Data extract:
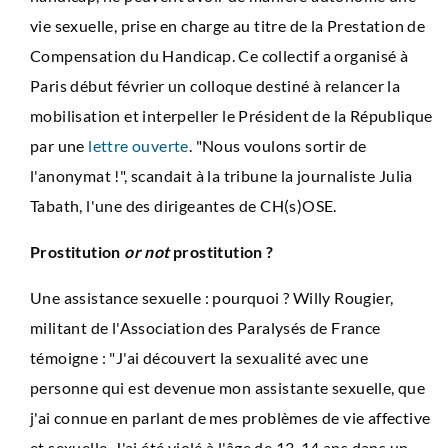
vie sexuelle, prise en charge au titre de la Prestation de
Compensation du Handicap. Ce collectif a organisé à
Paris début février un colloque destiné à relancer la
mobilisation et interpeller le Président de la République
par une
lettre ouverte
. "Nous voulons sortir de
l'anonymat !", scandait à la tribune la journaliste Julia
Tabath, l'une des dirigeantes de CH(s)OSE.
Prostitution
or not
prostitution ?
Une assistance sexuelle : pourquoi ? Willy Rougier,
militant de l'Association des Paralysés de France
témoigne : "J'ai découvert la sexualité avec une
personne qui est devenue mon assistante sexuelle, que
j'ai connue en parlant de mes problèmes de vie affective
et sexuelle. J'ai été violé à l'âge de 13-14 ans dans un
==
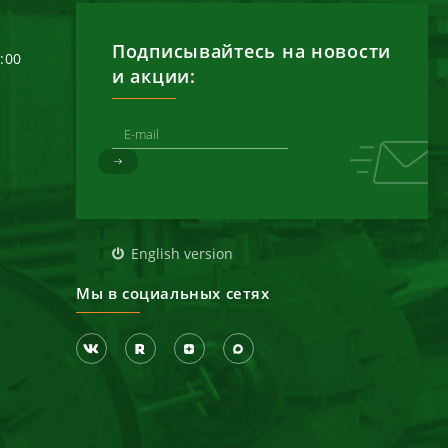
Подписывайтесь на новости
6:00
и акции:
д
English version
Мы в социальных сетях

Directions for this task:
Starting with the line that holds "vie sexuelle, prise" and ending with the line that holds "voulons sortir de", retype every line in the data above exactly, and nothing else.

Written solution:
vie sexuelle, prise en charge au titre de la Prestation de
Compensation du Handicap. Ce collectif a organisé à
Paris début février un colloque destiné à relancer la
mobilisation et interpeller le Président de la République
par une
lettre ouverte
. "Nous voulons sortir de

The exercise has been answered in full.